Example: Assign("x", BinOp(Add, IntLit 1, IntLit 2))

Pre-order:   ["Assign"; "BinOp(+)"; "IntLit(1)"; "IntLit(2)"]
             Visit node FIRST, then children left-to-right.

Post-order:  ["IntLit(1)"; "IntLit(2)"; "BinOp(+)"; "Assign"]
             Visit children FIRST, then the node itself.

BFS:         ["Assign"; "BinOp(+)"; "IntLit(1)"; "IntLit(2)"]
             All nodes at depth d before any at depth d+1.

What to implement

In traversals.ml:

#FunctionHint
1label_of_expr ePattern match on expr and return the label string, e.g., IntLit n returns "IntLit(" ^ string_of_int n ^ ")"
2label_of_stmt sPattern match on stmt and return just the constructor name, e.g., Assign _ returns "Assign"
3pre_order stmtsEmit current node label, then recurse into children. Use mutual recursion with helpers for expr and stmt
4post_order stmtsRecurse into children first, then emit the current node label
5bfs stmtsUse the OCaml Queue module. You need a sum type to handle both stmt and expr nodes in the same queue

In visitor.ml:

#FunctionHint
6count_nodes stmtsWalk the AST and count each constructor name (without parameters). Return an association list like [("Assign", 2); ("BinOp", 3); ...]
7evaluate eEvaluate constant integer expressions. Return Some int for pure arithmetic, None if variables/booleans/calls/comparisons appear. Division by zero returns None

Run tests

dune runtest modules/module2-ast/exercises/traversal-algorithms/

Starter output: EEEEEEEEEEEEEEEEEEEEEEEEEEE (27 errors -- all TODOs)

Hints

  • Pre-order/Post-order: Write mutually recursive helpers pre_order_expr, pre_order_stmt, pre_order_stmts (and likewise for post-order). For pre-order, cons the label before the recursive results; for post-order, append the label after.
  • BFS: Define a sum type like type node = Stmt_node of stmt | Expr_node of expr. Seed the queue with all top-level statements, then dequeue a node, emit its label, and enqueue its children. Repeat until empty.
  • evaluate: Use Option.bind to chain recursive calls. If either operand of a BinOp returns None, the whole expression is None.

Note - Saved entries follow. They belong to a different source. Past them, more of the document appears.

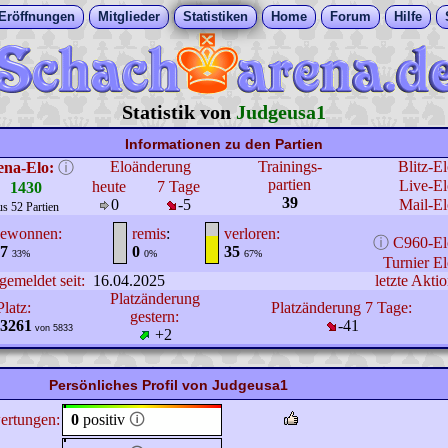
Eröffnungen
Mitglieder
Statistiken
Home
Forum
Hilfe
Statistik von
Judgeusa1
Informationen zu den Partien
Eloänderung
Trainings-
Blitz-E
ena-Elo:
ⓘ
partien
Live-El
heute
7 Tage
1430
39
0
-5
Mail-El
us 52 Partien
ewonnen:
remis
:
verloren:
ⓘ
C960-El
7
0
35
33%
0%
67%
Turnier El
gemeldet seit:
16.04.2025
letzte Aktio
Platzänderung
Platz:
Platzänderung 7 Tage:
gestern:
3261
-41
von 5833
+2
Persönliches Profil von Judgeusa1
ertungen:
0
positiv
🛈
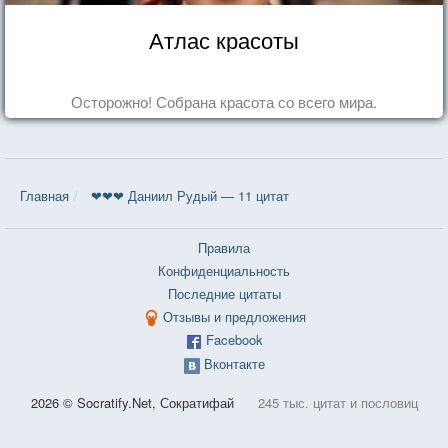
Атлас красоты
Осторожно! Собрана красота со всего мира.
Главная
❤❤❤ Даниил Рудый — 11 цитат
Правила
Конфиденциальность
Последние цитаты
Отзывы и предложения
Facebook
Вконтакте
2026 © Socratify.Net, Сократифай
245 тыс. цитат и пословиц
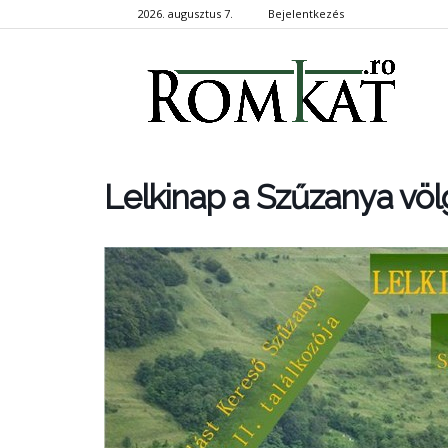
2026. augusztus 7.
Bejelentkezés
RomKa
Lelkinap a Szűzanya vö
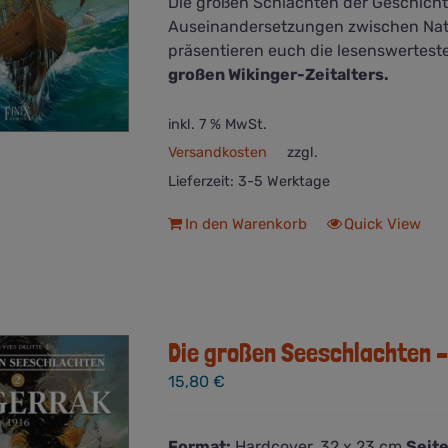
Die großen Schlachten der Geschich
Auseinandersetzungen zwischen Nat
präsentieren euch die lesenswertes
großen Wikinger-Zeitalters.
inkl. 7 % MwSt.
Versandkosten
zzgl.
Lieferzeit:
3-5 Werktage
In den Warenkorb
Quick View
Die großen Seeschlachten 
15,80
€
Format:
Hardcover. 32 x 23 cm
Seite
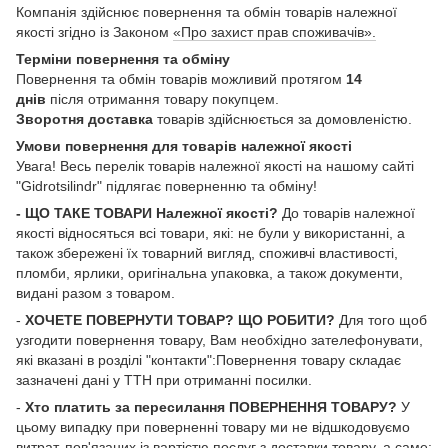
Компанія здійснює повернення та обмін товарів належної
якості згідно із Законом
«Про захист прав споживачів».
Терміни повернення та обміну
Повернення та обмін товарів можливий протягом
14
днів
після отримання товару покупцем.
Зворотня доставка
товарів здійснюється за домовленістю.
Умови повернення для товарів належної якості
Увага! Весь перелік товарів належної якості на нашому сайті
"Gidrotsilindr" підлягає поверненню та обміну!
- ЩО ТАКЕ ТОВАРИ Належної якості?
До товарів належної
якості відносяться всі товари, які: не були у використанні, а
також збережені їх товарний вигляд, споживчі властивості,
пломби, ярлики, оригінальна упаковка, а також документи,
видані разом з товаром.
-
ХОЧЕТЕ ПОВЕРНУТИ ТОВАР? ЩО РОБИТИ?
Для того щоб
узгодити повернення товару, Вам необхідно зателефонувати,
які вказані в розділі "контакти":Повернення товару складає
зазначені дані у ТТН при отриманні посилки.
-
Хто платить за пересилання ПОВЕРНЕННЯ ТОВАРУ?
У
цьому випадку при поверненні товару ми не відшкодовуємо
витрат, пов'язаних із вартістю послуг з доставки товару, а саме:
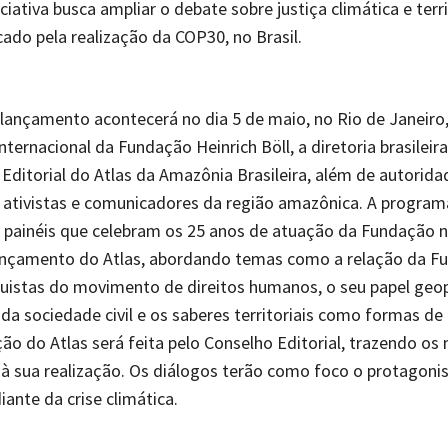
iciativa busca ampliar o debate sobre justiça climática e terr
do pela realização da COP30, no Brasil.
lançamento acontecerá no dia 5 de maio, no Rio de Janeiro,
internacional da Fundação Heinrich Böll, a diretoria brasilei
Editorial do Atlas da Amazônia Brasileira, além de autorida
 ativistas e comunicadores da região amazônica. A progra
painéis que celebram os 25 anos de atuação da Fundação no
nçamento do Atlas, abordando temas como a relação da F
istas do movimento de direitos humanos, o seu papel geop
 da sociedade civil e os saberes territoriais como formas de 
ão do Atlas será feita pelo Conselho Editorial, trazendo os
à sua realização. Os diálogos terão como foco o protagon
ante da crise climática.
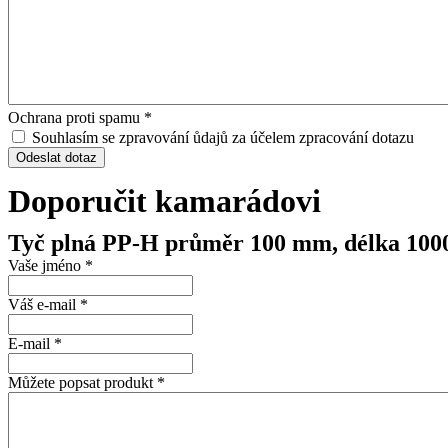
Ochrana proti spamu
*
Souhlasím se zpravování ůdajů za účelem zpracování dotazu
Odeslat dotaz
Doporučit kamarádovi
Tyč plná PP-H průměr 100 mm, délka 10
Vaše jméno
*
Váš e-mail
*
E-mail
*
Můžete popsat produkt
*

5. Exercise 3: Symbol Table (6 tests)

Goal: Implement a scoped symbol table using a stack of maps. This exercise is self-contained -- it does not depend on shared_ast.

Time: ~15 minutes

Files to edit:

  • exercises/symbol-table/starter/symbol_table.ml -- the implementation
  • exercises/symbol-table/starter/symbol_table.mli -- the interface (provided, read-only)

The data structures

(* Each symbol has a name, type, and mutability flag *)
type symbol_info = {
  sym_name : string;
  sym_type : string;
  mutable_flag : bool;
}

(* The table is a scope stack: a list of maps from names to symbol_info.
   Head = innermost scope, tail = enclosing scopes. *)
type t = symbol_info StringMap.t list

How scoping works

Global scope:  { x -> int }
               |
               +-- Inner scope: { x -> float, y -> bool }
                                  ^
                    x is shadowed (float wins over int)
                    y is only visible here

After exit_scope:
Global scope:  { x -> int }
               y is gone, x is int again

What to implement

#FunctionHint
1create ()Return a list with one empty StringMap.t: [StringMap.empty]
2define tbl name infoAdd the binding to the head (innermost) map using StringMap.add
3lookup tbl nameSearch from innermost scope outward; return the first match. Use List.find_map or a recursive scan
4enter_scope tblPush StringMap.empty onto the front of the list
5exit_scope tblPop the head. If only one scope remains (the global scope), return None; otherwise return Some rest

Run tests

dune runtest modules/module2-ast/exercises/symbol-table/

Starter output: EEEEEE (6 errors -- all TODOs)

Hints

  • The entire implementation is a list of StringMap.t values. create returns [StringMap.empty], enter_scope conses another empty map, and exit_scope returns the tail.
  • For lookup, iterate through the list of scopes and check StringMap.find_opt name scope in each. The first Some you find is the answer (innermost scope wins).
  • exit_scope should refuse to pop the last remaining scope (the global scope).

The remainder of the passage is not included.